Hi,
I'm trying to perform a CNV analysis on 12 BAM files from WES data using cn.mops
package. BAM files were aligned to GChr38, markduplicated and recalibrated following the GATK best practices.
BAMFiles <- grep('84|93|117|134|350|454', list.files(path = 'results/Preprocessing/', pattern = '*.recal.bam$', recursive = T, full.names = T), value = T)
segments <- read.table("data/exons_plus50.bed",sep="\t",as.is=TRUE)
gr <- GRanges(segments[,1],IRanges(segments[,2],segments[,3]))
gr2 <- tidyChromosomes(
gr,
keep.X = T,
keep.Y = T,
keep.M = FALSE,
keep.nonstandard = F,
genome = NULL
)
X <- getSegmentReadCountsFromBAM(BAMFiles,GR=gr2, parallel = 16)
The targets bed file (data/exons_plus50.bed
) contains all the exons plus their flanking 50 bp for the corresponding human genome version.
I had to exclude the M and the non-standard (haplotypes) chromosomes because the getSegmentReadCountsFromBAM
function raises an error otherwise.
So far it ran as expected, without errors.

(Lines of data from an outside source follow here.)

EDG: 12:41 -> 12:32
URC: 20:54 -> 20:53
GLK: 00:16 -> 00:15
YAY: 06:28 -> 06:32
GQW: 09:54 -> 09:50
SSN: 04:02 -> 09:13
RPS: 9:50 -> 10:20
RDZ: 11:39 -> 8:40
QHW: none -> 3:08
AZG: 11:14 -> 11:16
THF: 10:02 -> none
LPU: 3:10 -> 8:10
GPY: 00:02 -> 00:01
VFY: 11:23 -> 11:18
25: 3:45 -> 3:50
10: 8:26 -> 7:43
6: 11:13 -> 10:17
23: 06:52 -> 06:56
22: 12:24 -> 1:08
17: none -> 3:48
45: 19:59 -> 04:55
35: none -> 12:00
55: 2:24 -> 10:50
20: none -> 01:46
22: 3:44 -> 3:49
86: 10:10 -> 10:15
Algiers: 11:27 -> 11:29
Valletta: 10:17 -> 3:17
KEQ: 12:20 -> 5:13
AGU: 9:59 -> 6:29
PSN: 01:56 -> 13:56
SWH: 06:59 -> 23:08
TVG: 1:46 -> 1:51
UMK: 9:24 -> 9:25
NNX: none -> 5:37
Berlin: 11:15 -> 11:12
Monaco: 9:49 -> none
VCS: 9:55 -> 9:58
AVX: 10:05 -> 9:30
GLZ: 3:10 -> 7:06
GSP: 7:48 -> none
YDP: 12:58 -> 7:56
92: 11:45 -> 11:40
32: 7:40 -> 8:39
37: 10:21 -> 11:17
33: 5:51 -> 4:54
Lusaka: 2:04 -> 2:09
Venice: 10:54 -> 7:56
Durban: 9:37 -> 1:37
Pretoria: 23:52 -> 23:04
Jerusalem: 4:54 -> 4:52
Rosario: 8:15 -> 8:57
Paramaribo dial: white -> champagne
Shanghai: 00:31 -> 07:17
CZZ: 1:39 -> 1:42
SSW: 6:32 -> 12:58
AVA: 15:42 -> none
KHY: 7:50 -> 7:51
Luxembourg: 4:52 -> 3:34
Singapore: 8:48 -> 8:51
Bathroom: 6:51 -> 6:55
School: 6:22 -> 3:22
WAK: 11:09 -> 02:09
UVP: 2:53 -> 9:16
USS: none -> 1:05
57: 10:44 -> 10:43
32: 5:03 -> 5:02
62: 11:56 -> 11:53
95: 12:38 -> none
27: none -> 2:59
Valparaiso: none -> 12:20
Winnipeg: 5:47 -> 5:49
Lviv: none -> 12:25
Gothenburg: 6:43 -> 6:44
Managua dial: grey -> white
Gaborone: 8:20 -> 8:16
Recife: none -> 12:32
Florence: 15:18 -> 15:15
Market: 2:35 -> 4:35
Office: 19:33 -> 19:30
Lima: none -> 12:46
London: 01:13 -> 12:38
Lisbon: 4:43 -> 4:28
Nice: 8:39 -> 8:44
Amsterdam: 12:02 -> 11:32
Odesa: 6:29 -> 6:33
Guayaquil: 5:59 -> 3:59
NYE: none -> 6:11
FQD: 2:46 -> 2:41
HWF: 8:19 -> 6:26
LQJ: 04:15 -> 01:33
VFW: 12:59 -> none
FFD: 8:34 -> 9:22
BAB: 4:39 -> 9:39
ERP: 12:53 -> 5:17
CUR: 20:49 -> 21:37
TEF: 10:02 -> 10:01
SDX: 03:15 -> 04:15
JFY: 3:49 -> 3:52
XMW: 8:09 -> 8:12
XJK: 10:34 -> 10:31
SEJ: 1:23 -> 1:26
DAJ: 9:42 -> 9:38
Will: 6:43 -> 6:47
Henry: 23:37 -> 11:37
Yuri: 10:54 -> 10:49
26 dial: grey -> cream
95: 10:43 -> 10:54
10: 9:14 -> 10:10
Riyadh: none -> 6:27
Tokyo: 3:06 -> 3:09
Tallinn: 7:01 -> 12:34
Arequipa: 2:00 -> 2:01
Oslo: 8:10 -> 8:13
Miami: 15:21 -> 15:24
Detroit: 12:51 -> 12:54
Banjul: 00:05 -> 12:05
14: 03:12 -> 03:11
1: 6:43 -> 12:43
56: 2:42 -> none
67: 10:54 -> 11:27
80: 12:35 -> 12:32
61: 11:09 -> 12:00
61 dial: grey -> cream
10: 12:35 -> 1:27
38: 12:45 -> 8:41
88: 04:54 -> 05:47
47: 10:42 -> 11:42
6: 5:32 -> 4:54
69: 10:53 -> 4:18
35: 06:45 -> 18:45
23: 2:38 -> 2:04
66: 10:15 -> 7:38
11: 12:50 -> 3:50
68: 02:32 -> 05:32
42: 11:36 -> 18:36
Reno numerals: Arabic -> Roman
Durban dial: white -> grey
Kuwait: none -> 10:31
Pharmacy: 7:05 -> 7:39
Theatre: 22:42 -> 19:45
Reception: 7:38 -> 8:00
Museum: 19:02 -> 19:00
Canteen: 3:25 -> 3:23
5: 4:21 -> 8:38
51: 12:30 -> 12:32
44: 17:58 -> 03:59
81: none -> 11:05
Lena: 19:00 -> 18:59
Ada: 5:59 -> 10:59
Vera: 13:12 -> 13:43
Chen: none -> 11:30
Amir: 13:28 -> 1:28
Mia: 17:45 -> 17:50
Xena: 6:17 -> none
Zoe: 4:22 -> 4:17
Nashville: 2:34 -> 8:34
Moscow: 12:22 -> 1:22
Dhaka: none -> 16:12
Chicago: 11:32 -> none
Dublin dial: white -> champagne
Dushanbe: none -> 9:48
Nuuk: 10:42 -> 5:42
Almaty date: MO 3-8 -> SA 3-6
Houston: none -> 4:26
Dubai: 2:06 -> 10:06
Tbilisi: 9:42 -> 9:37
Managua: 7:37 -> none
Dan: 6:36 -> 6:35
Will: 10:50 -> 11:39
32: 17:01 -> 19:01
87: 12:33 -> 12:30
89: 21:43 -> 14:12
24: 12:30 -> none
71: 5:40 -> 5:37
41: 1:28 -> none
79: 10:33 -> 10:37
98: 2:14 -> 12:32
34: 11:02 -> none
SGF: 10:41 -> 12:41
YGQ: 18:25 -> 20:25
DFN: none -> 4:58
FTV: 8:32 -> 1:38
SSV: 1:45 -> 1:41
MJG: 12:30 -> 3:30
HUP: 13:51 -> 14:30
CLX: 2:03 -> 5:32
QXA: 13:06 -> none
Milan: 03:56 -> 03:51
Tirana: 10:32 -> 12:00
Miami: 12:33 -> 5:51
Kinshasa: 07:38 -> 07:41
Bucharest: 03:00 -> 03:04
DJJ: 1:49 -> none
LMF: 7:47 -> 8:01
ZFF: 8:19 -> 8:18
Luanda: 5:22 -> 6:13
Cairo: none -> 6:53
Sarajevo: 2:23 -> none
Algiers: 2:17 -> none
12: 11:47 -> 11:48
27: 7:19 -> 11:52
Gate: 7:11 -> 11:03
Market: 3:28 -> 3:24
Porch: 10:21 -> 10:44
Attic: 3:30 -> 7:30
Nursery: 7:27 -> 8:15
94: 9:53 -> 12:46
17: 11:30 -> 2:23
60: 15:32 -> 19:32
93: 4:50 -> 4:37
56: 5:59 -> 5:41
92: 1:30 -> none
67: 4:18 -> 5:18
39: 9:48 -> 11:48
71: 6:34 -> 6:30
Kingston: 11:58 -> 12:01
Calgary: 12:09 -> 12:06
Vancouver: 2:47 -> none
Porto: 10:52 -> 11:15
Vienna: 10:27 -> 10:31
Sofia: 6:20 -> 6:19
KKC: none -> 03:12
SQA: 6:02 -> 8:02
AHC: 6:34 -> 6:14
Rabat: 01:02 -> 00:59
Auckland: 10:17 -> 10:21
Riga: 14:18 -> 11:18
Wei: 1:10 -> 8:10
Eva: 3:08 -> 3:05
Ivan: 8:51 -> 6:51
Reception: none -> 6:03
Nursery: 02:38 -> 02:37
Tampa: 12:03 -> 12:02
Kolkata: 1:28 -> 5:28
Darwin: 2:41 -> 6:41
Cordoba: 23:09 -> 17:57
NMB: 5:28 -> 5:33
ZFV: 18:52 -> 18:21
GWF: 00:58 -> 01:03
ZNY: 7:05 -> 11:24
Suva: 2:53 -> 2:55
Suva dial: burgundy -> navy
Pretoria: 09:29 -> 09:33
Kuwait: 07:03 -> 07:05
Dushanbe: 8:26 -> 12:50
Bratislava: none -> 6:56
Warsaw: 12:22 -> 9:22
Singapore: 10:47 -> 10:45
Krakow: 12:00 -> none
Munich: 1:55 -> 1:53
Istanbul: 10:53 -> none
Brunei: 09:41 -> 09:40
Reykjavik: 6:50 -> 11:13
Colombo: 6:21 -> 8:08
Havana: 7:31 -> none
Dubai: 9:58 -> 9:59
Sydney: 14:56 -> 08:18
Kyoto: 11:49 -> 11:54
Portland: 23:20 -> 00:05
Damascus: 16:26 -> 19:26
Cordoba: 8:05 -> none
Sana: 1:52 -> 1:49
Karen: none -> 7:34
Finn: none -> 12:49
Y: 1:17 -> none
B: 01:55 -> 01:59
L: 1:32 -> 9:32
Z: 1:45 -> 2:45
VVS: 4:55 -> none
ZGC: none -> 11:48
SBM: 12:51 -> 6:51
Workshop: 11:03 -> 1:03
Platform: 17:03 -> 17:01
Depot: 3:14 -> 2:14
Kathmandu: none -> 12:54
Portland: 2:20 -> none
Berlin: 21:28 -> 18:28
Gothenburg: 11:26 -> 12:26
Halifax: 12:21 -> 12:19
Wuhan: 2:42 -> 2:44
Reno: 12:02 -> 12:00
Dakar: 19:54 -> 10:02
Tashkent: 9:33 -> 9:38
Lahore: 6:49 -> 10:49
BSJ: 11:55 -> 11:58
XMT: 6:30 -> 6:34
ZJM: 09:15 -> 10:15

However, when running exomecn.mops
function, it prompts the following:
resCNMOPS <- exomecn.mops(X, parallel = 16)
Normalizing...
Starting local modeling, please be patient...
Reference sequence: chr1
Reference sequence: chr2
Reference sequence: chr3
Reference sequence: chr4
Reference sequence: chr5
Reference sequence: chr6
Reference sequence: chr7
Reference sequence: chr8
Reference sequence: chr9
Reference sequence: chrX
Reference sequence: chrY
Reference sequence: chr10
Reference sequence: chr11
Reference sequence: chr12
Reference sequence: chr13
Reference sequence: chr14
Reference sequence: chr15
Reference sequence: chr16
Reference sequence: chr17
Reference sequence: chr18
Reference sequence: chr19
Reference sequence: chr20
Reference sequence: chr21
Reference sequence: chr22
Starting segmentation algorithm...
Using "fastseg" for segmentation.
Error in .width_as_unnamed_integer(width, msg = "an end that is greater or equal to its start minus one") :
each range must have an end that is greater or equal to its start minus one
Setting the algorithm to DNACopy
gives the same error.
I've tried with the lifted over (GRCh37 -> GRCh38) version of the baits BED file provided by the vendor (the original one has the hg19 version) for the corresponding kit (here) instead of the targets file (containing all exons), but the error persists.
I appreciate any clue about this issue.
sessionInfo()
R version 4.1.0 (2021-05-18)
Platform: x86_64-pc-linux-gnu (64-bit)
Running under: Ubuntu 20.04.4 LTS
Matrix products: default
BLAS: /usr/lib/x86_64-linux-gnu/openblas-pthread/libblas.so.3
LAPACK: /usr/lib/x86_64-linux-gnu/openblas-pthread/liblapack.so.3
locale:
[1] LC_CTYPE=en_US.UTF-8 LC_NUMERIC=C LC_TIME=en_US.UTF-8
[4] LC_COLLATE=en_US.UTF-8 LC_MONETARY=en_US.UTF-8 LC_MESSAGES=en_US.UTF-8
[7] LC_PAPER=en_US.UTF-8 LC_NAME=C LC_ADDRESS=C
[10] LC_TELEPHONE=C LC_MEASUREMENT=en_US.UTF-8 LC_IDENTIFICATION=C
attached base packages:
[1] stats4 parallel stats graphics grDevices utils datasets methods base
other attached packages:
[1] BRGenomics_1.6.0 rtracklayer_1.54.0 cn.mops_1.40.0 GenomicRanges_1.46.1
[5] GenomeInfoDb_1.30.1 IRanges_2.28.0 S4Vectors_0.32.4 BiocGenerics_0.40.0
Sorry for the delay. Based on the error message, it looks like at least one of your end coordinates is lower than the corresponding start position. The Truseq bed file I downloaded from the link you provided, does not have this issue, but maybe it is introduced in the liftover step. Can you share the actual bed file you used?
Sure, you can download for the next week on this link: https://we.tl/t-xFqjQLfzKl
While there is interval in your bed file with higher start compared to end, some of the intervals are really small (5-10 bp). I would suggest you remove those and try again since read counting will not work well anyway for such small intervals. For a first test I would filter out all with a width of less than 100bp, you can try adding some of them back later if it works.